Rollos de papel higiénico, en una imagen de archivo.
Rollos de papel higiénico, en una imagen de archivo.

¡Ay señor, señor!, que diría doña Herminia. Lo delicada que se ha vuelto la gente. Lo digo por lo del papel higiénico. Y no es porque yo haya necesitado el producto; la verdad es que estoy servida, pero las noticias y mi observación directa de las estanterías del súper, ratifican que se vende más que cualquier otra cosa. Me pregunto qué van a hacer con todo ese papel. Son capaces de inventarse bocadillos o tortillas porque, hasta ahora, que yo sepa, no se considera un producto de primerísima necesidad. Digo yo.

He pensado en doña Herminia, que vivió casi toda su vida en ese pueblo manchego tan pequeño, Sagrillas, donde seguramente careció de muchas cosas. Pero también he tirado de la imagen de mis abuelos, de mis padres y de mi propia experiencia. No quiero ser escatológica, así que usaré una forma que los viejos empleaban para referirse a ese acto tan natural y fisiológico que todos realizamos: salir fuera o hacer de cuerpo.

Es como lo llamaba mi abuela, que era una mujer muy mirada y no solía decir picardías, ni palabras malsonantes. En los años 50, cuando yo era niña, vivía en un pueblo sin muchos recursos y en contacto directo con la naturaleza. Las casas de la mayor parte de los paisanos, especialmente la de los agricultores más humildes, carecían de agua corriente y claro está, de cuarto de aseo. El único papel que solíamos usar después de hacer nuestras necesidades era el de estraza. Aprovechábamos que era donde nos envolvían los productos a granel que comprábamos de la tienda y luego le dábamos ese uso. Como podéis suponer, de suavidad nada. Era áspero y raspaba, vaya si raspaba y muchas veces estaba impregnado de la pringue del salchichón o del queso que comprábamos en la tienda. No voy a entrar en detalles sobre cómo nos dejaba esa parte del trasero.

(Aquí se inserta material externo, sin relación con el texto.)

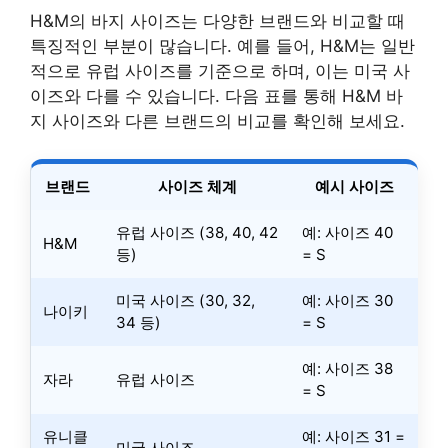
H&M의 바지 사이즈는 다양한 브랜드와 비교할 때
특징적인 부분이 많습니다. 예를 들어, H&M는 일반
적으로 유럽 사이즈를 기준으로 하며, 이는 미국 사
이즈와 다를 수 있습니다. 다음 표를 통해 H&M 바
지 사이즈와 다른 브랜드의 비교를 확인해 보세요.
브랜드
사이즈 체계
예시 사이즈
유럽 사이즈 (38, 40, 42
예: 사이즈 40
H&M
등)
= S
미국 사이즈 (30, 32,
예: 사이즈 30
나이키
34 등)
= S
예: 사이즈 38
자라
유럽 사이즈
= S
유니클
예: 사이즈 31 =
미국 사이즈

Yo no recuerdo que en la tienda de Josefa, donde se podía encontrar de todo, hubiera papel higiénico, así que nos apañábamos con lo que pillábamos más a mano. Quizás fue en los años 60, cuando el agua corriente llegó a las casas y se pusieron cuartos de baño, sencillos, pero con su váter correspondiente, cuando llegaron los rollos de papel higiénico “El elefante”. De eso ni me acuerdo, pero sé que fue de los primeros productos de higiene que llegaron a las débiles economías de la época.

Y eso en las casas del pueblo. En el campo era mucho más rústica la cosa. Mi familia se pasaba todo el verano en la huerta que teníamos, junto al rio. Pues allí, ni eso. Allí había varias fórmulas a la hora de limpiarnos el culo. Si lo hacíamos debajo de un manzano, vamos a suponer, lo más a mano que teníamos eran los terrones, trozos de tierra amalgamados por la humedad del suelo. ¡Hala! Eso era suficiente. Y las piedras, cantos rodados más o menos rugosos, se convertían en el papel higiénico más a mano cuando no había otra cosa. Otro método muy usado en la época era una hoja de higuera, por ejemplo. Claro, el sistema ya no era tan tosco, pero de suave, nada de nada. No nos engañemos, durante muchos años, cuando no se tiraba nada, se usaron también las hojas de los periódicos. Y no hay que asustarse por eso. También los bocadillos se envolvían con este papel, a pesar de la toxicidad de la tinta.

No es que esté abogando por volver a esos viejos, toscos y poco higiénicos sistemas, pero hoy me ha dado por recordar ese tiempo, no tan lejano, en el que podíamos prescindir de casi todo; pocas cosas eran de primera necesidad, no precisábamos acumular víveres, porque las legumbres eran el plato diario y la carne un producto de auténtico lujo para la mayor parte de la población. Dicen que no hemos crecido porque nos ha faltado comer otros productos que ahora tenemos en exceso. Pues será verdad. Yo me he quedado en 1,54 aproximadamente, pero espero que la gente que vivió esa vida tan austera, no sea la que entra en los supermercados como energúmenos, saqueando todo lo que encuentran a su paso, incluido el papel higiénico.